Composé d’un prologue (telle l’ouverture d’une symphonie), de cinq parties (mouvements) et d’un épilogue (en forme de coda), le roman joue avec les temporalités -va et vient entre le passé et le moment présent de l’écriture, éclatement de la chronologie dans un récit apparemment linéaire-, mais aussi avec les énonciations : le « je » qui regarde les photos qui se documente qui se rappelle qui imagine s’inclut parfois dans un « nous » ou dans le pronom « on » comme si Laurent Mauvignier prenait à parti son lecteur….ou métamorphosait une masse compacte en un essaim de « rumeurs » plus ou moins feutrées.  A maintes reprises il se plaît à évoquer la méthode utilisée : pallier le manque d’informations autant par le « mentir vrai » que par ces envolées presque lyriques impulsées par la reprise anaphorique de  "j’aime imaginer"  " je vois"  ou quand s’impose la « proximité » chronologique, le romancier, scrute, épuise les possibles, et conclut  je ne peux m’empêcher de.. forcément  Telle serait la (ou du moins une) réponse au questionnement « comment se saisir de l’arbre généalogique dans l’écriture ?

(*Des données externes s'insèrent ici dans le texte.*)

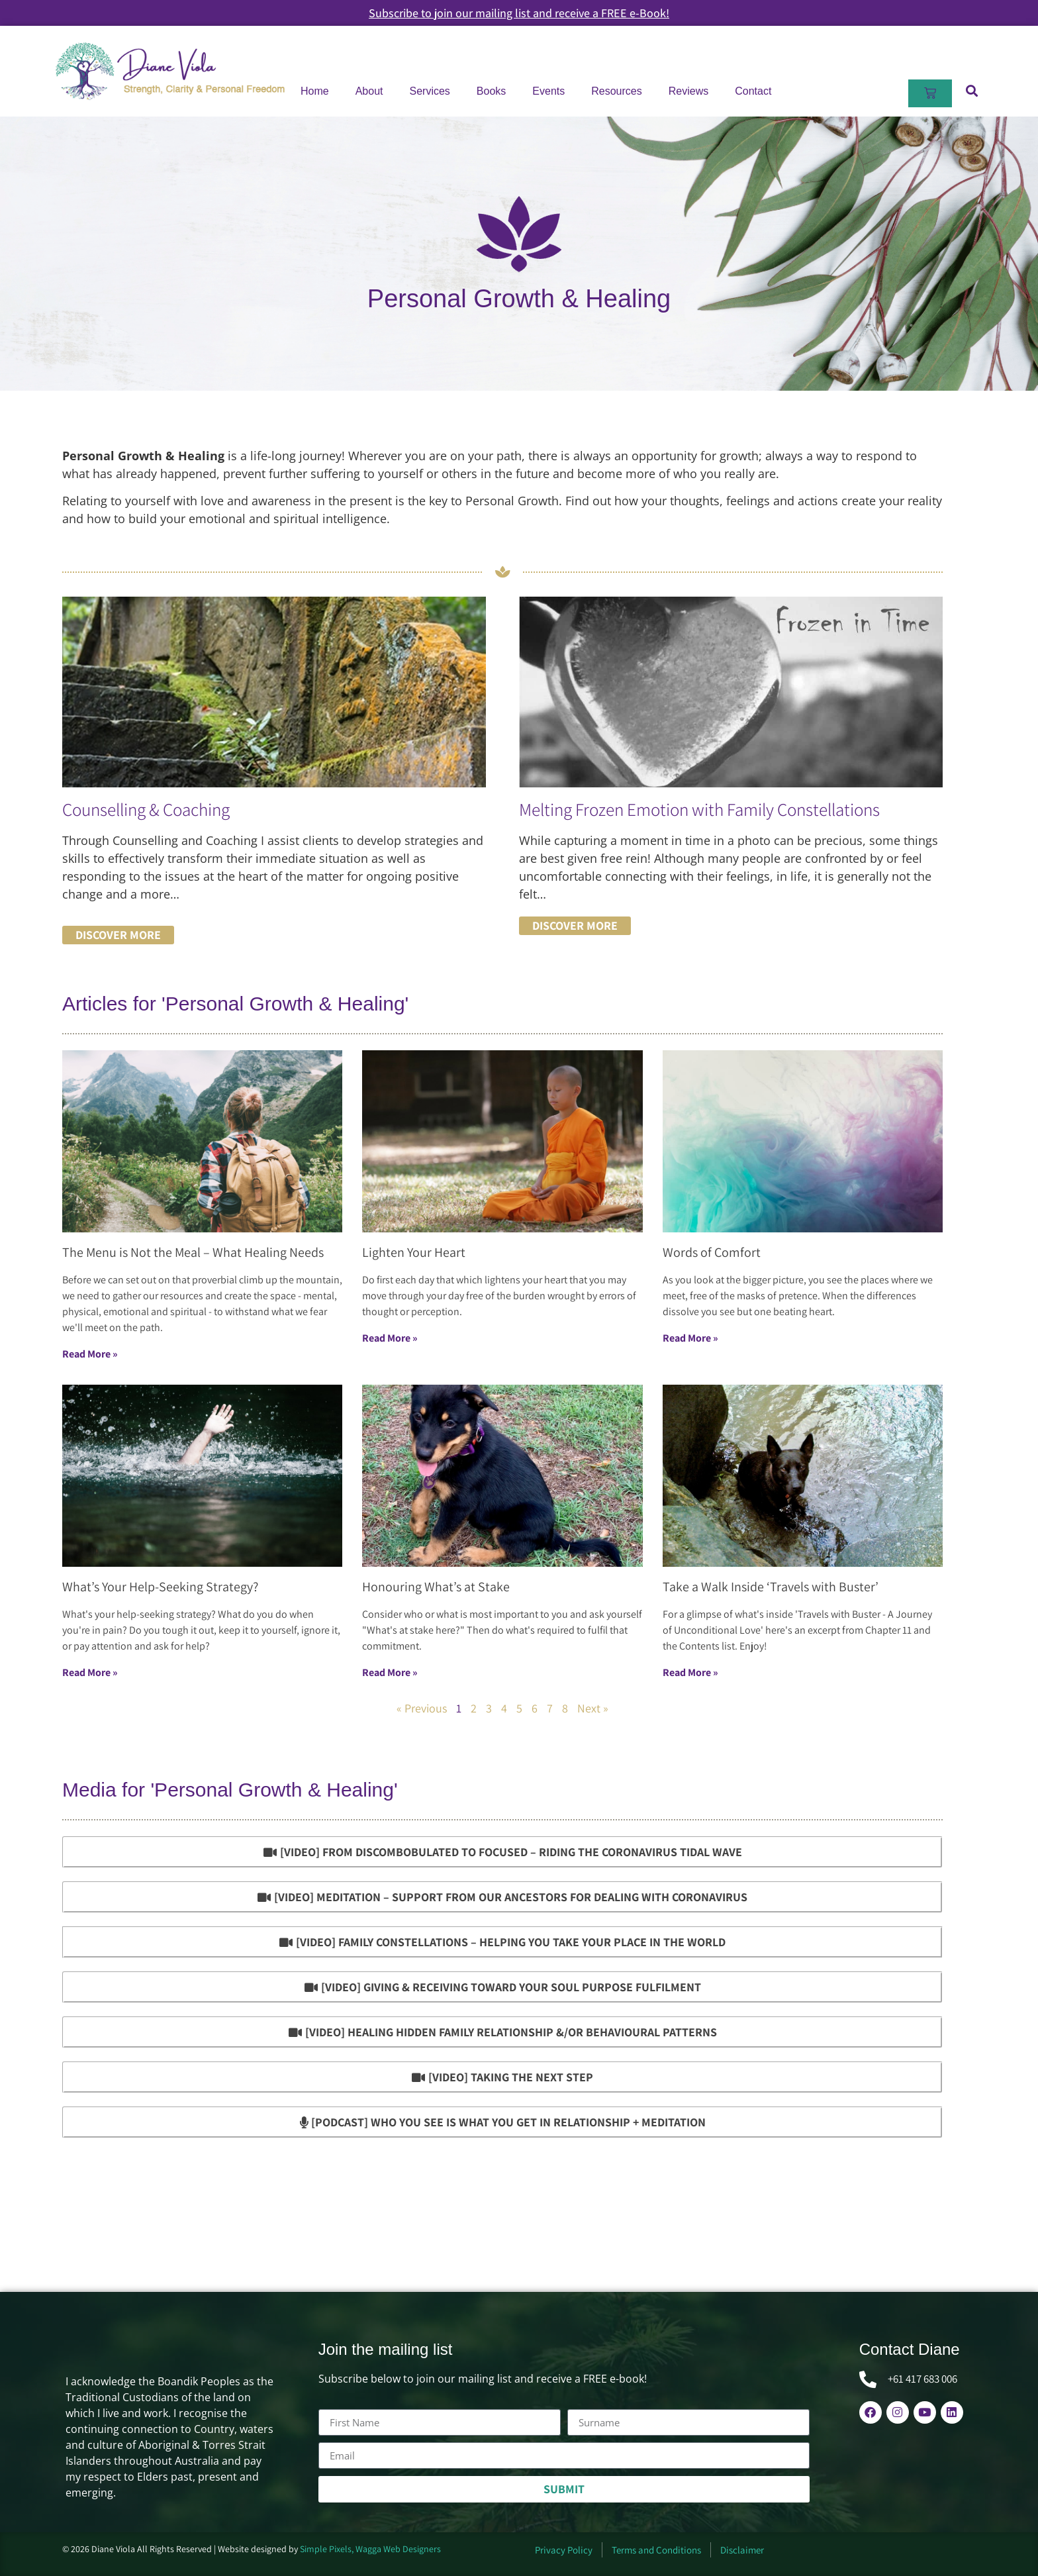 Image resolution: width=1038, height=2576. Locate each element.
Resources (616, 91)
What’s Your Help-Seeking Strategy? (160, 1586)
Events (548, 91)
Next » (592, 1708)
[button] (971, 90)
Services (430, 91)
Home (315, 91)
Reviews (688, 91)
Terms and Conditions (656, 2550)
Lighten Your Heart (413, 1252)
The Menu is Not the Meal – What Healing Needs (193, 1252)
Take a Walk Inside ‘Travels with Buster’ (770, 1586)
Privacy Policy (563, 2550)
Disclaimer (742, 2550)
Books (491, 91)
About (369, 91)
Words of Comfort (712, 1252)
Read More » (90, 1354)
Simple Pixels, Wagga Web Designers (370, 2549)
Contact (753, 91)
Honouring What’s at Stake (436, 1586) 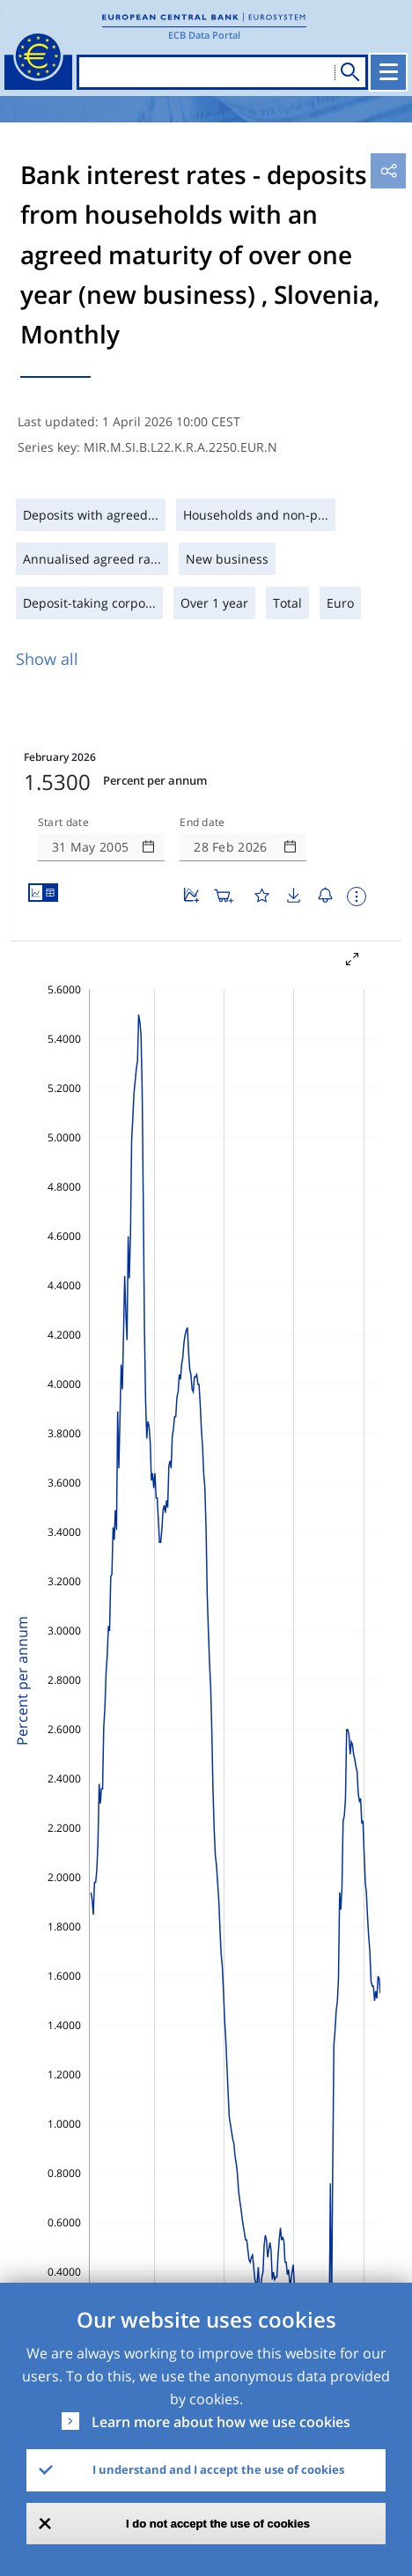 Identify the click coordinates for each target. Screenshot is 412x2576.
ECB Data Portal (204, 34)
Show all (47, 658)
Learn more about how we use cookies (221, 2422)
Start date (63, 823)
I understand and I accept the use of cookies (218, 2469)
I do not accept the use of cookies (218, 2523)
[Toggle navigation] (388, 72)
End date (202, 823)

Une vaste fresque traversée d’échos intérieurs (tête découpée de Marguerite sur la photo, cicatrice de Marie Ernestine, gueule cassée de Florentin, blessure et suicide) de thématiques récurrentes (surtout la condition de la femme soumise aux diktats du patriarcat que cette femme appartienne au milieu bourgeois – Jeanne-Marie, la femme de Firmin, longtemps désignée par la périphrase « préposée aux confitures et chaussettes à repriser »- ou plus populaire -Paulette l’employée des Vêtements Claude, Paulette la dévergondée, forcément une pute, …de bas étage, car de basse extraction. La lettre de Marguerite qui refuse le « cadeau » de son futur époux (bijoux de famille) a la force explosive de l’insoumission (ne pas être enchaînée…) La longue phrase évoquant les deux avortements de Paulette -où les tirets le rythme haché le mélange de sensations et d’images, épousent les spasmes, ces hoquets dans la voix de qui raconte-, restera dans les annales…

 Une vaste fresque qui fait la part belle aux portraits (on retiendra celui d’André, le mari de Marguerite, le grand-père du romancier qu’il inscrit d’abord dans la lignée des contes puis dans l’image indélébile issue de sa mémoire directe, avant d’imaginer à partir de photos (dont l’une rappelle Jack Palance) son parcours que jalonnent les modalisateurs « peut-être » Le couple qu’il a formé avec Marguerite fut si incandescent (du moins à ses débuts avant la mobilisation, la trahison, le retour) qu’il a séduit le petit-fils ?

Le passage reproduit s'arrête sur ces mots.